E vissero…” …felici e contenti? I finali delle fiabe si assomigliano un po’ tutti, nella celebrazione di un lieto fine. Ma questa è una storia vera, non una fiaba, e si sa, le storie vere sono un po’ più complicate. La storia di un abbandono, seguito da un’accoglienza. La storia vera di un bimbo sfortunato, affetto alla nascita da una gravissima condizione di disagio, che ha inizialmente fatto intendere che la sua fragilità non potesse dargli molto spazio per vivere, rendendo inutile qualsiasi tentativo di sostegno terapeutico.

Un bimbo che poi, però, ha dato forti segnali di resistenza, mettendo in crisi un intero reparto. Qui, infatti, ci si è trovati davanti ad un bivio: assicurargli una sopravvivenza precaria, sostenuta da una macchina per la ventilazione assistita per tutta la vita, oppure la rinuncia a tutto questo, con il solo accompagnamento ad un destino finale, imminente. Un bianco o un nero, senza zone grigie di compromesso.

Le analisi più attente e competenti rischiavano di propendere per strade non unanimi; si era certi che qualunque scelta avrebbe determinato la soddisfazione di una parte e lo sconforto di un’altra, tra tutti gli attori della vicenda e persino nel cuore di ognuno di essi.

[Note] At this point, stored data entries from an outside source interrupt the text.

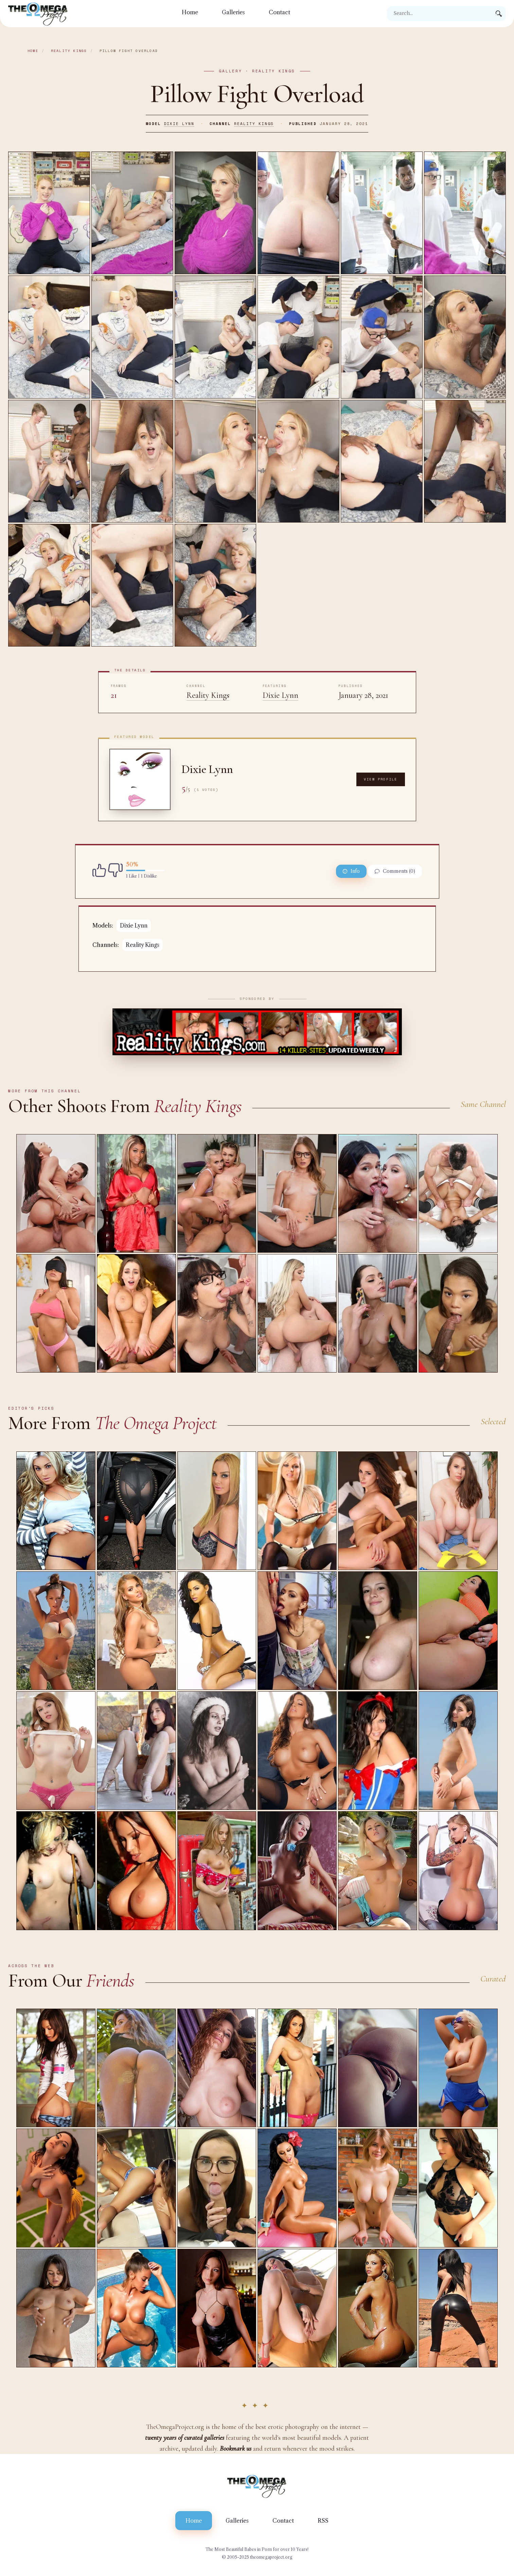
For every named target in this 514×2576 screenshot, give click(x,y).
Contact (279, 12)
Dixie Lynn (179, 123)
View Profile (380, 779)
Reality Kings (69, 50)
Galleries (233, 12)
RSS (323, 2520)
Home (190, 12)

Che fare? A quel punto, il bimbo ha colpito duro, con il suo sorriso. E la scelta fra vita e morte, quando l’hai fra le mani, quando ti trovi sulla frontiera delle decisioni, ti pone davanti il mistero stesso della vita: quella che non sai se vale più quando è privata dei suoi attributi di normalità, o se vale ancora quando ti mostra un sorriso. E ci si ritrova come i pastori davanti alla grotta di Betlemme, in preda al dubbio se si trovassero davanti alla massima espressione della povertà umana, o davanti alla massima espressione della regalità. Un bianco o nero da lasciare attoniti.

Anche davanti a questo bambino, nato 2019 anni dopo, l’interrogativo sul mistero della vita appare intatto, e ci troviamo sfidati, ancora una volta, tra la nostra razionale propensione a non procurare ulteriori sofferenze ad un soggetto già tanto segnato, e l’incanto di raccontare ancora una volta la scelta dell’accoglienza, lo sguardo su una vita quando sembra che non sia vivibile, la meraviglia di un dono ricevuto e abbracciato, … e sembrava impossibile! Bianco o nero, da lasciare attoniti. Davanti a quel sorriso la scelta è venuta da sé e il bimbo è ancora con noi, sostenuto artificialmente. Forse il consumarsi di un dramma, o forse la più bella storia di Natale.